- _Exercise directions_
Where does the word "diventano" appear in the entries below? Copy each line that holds it.

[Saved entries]
□ □ □ □

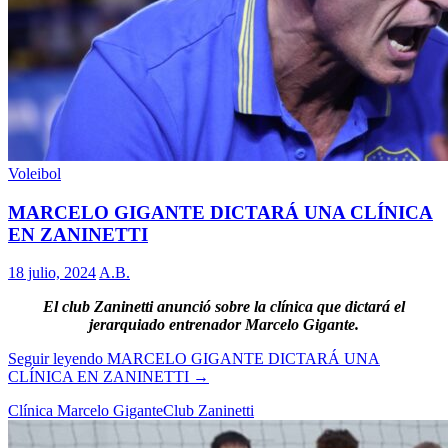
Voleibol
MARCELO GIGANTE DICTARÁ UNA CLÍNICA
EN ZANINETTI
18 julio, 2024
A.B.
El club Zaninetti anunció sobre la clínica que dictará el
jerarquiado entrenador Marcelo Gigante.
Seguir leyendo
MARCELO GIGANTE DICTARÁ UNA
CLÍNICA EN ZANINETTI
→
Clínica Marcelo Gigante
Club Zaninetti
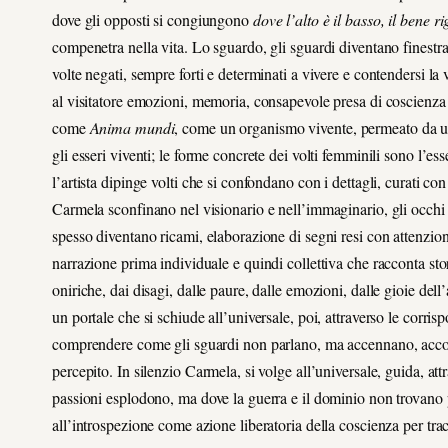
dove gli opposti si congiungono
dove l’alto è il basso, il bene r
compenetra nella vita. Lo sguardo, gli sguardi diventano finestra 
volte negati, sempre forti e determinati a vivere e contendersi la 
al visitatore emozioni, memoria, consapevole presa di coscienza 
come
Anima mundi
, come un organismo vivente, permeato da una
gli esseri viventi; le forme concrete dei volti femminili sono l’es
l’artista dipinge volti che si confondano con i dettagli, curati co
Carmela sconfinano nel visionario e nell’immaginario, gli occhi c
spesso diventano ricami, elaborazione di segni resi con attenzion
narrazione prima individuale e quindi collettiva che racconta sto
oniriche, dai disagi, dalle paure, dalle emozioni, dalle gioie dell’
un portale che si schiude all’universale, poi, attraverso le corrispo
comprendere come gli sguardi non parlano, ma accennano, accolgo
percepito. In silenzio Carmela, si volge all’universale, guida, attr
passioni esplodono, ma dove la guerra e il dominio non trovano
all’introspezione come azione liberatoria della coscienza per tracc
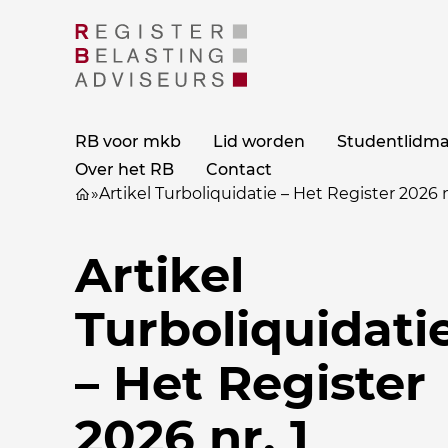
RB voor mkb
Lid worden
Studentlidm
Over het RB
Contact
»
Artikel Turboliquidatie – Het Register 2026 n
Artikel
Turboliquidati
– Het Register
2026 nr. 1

□ □ □ □

- _Response box_
compenetra nella vita. Lo sguardo, gli sguardi diventano finestra 
spesso diventano ricami, elaborazione di segni resi con attenzion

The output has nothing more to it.